How Old Is Your Disaster Recovery Plan?

Do you have a disaster recovery plan in place for your office?

If the answer is yes, how old is it?

Just a few years ago, we operated our businesses in entirely different ways. Standalone software has migrated to cloud-based platforms. Our dependency on in-house technology is quickly disappearing.

Almost everything we use is online. But if the disaster recovery plan you created doesn’t take these changes into account, a disruption could leave you without your data. Or worse, without a business.

Businesses today are spending around 34 percent of their annual IT budgets on hosting and cloud services. Every year, this number will continue to rise as we increase our reliance on external sources for infrastructure, application, and management services.
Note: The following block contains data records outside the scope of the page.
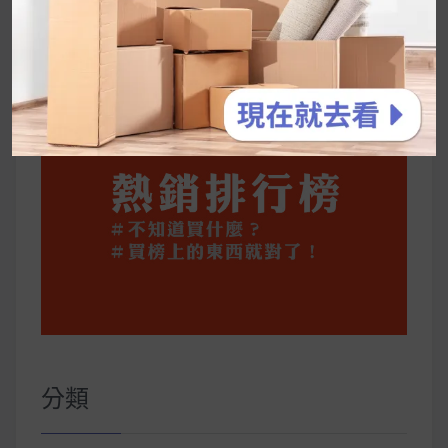
公主營養師：飲食改變也是能快樂執行的！6 個
你一定要知道的技巧
分類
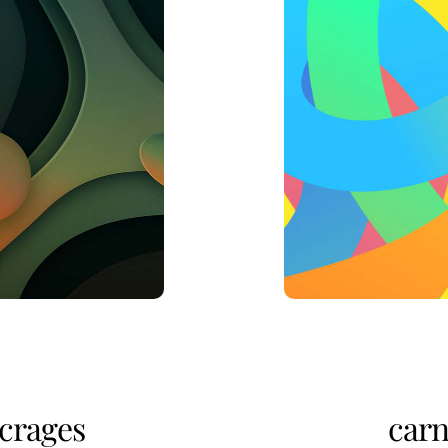
crages
carn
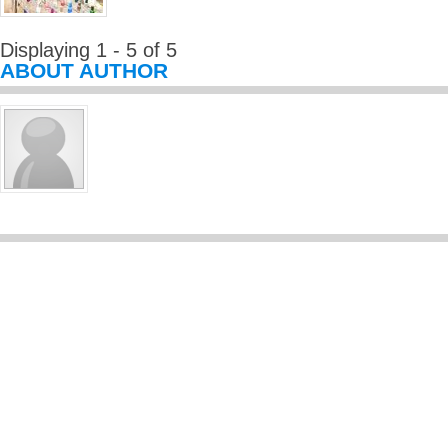
Displaying 1 - 5 of 5
ABOUT AUTHOR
Our connectivity as at an all-time high, rising with every new strategy and application we take on. But if the unthinkable happens and we’re not prepared for it, a company might not survive. According to FEMA, 40 percent of small businesses never reopen their doors.

Having a disaster recovery plan in place is mandatory. Upgrading and reevaluating your disaster recovery plan on a regular basis is equally compulsory. Whether it’s a short-term technical mishap like a power outage or a disaster like a flood or fire, knowing your direction in the days and weeks that follow will ensure the success of your business.

Disaster recovery planning is all about thinking up the worst case scenarios and creating a plan that counters each of those actions. Whether it’s a major natural disaster like an earthquake or a hurricane, or a smaller isolated even, there are three ways you can fail:

  • Ignore your weaknesses and have no plan in place
  • Rely on one single point of entry without a backup plan
  • Fail to test the plan for internal weaknesses

Worst case scenario always boils to finding the weakest point and exploiting it in whatever way possible. If you don’t know what that is, you can’t establish the right policies to put in place to ensure it never happens.

Want to see how your current plan operates? Run a “fire drill” to find out how your team performs. Where does productivity falter? Where do systems simply shut down? You may be surprised at how quickly things fall apart, or even where the weakest points actually lie.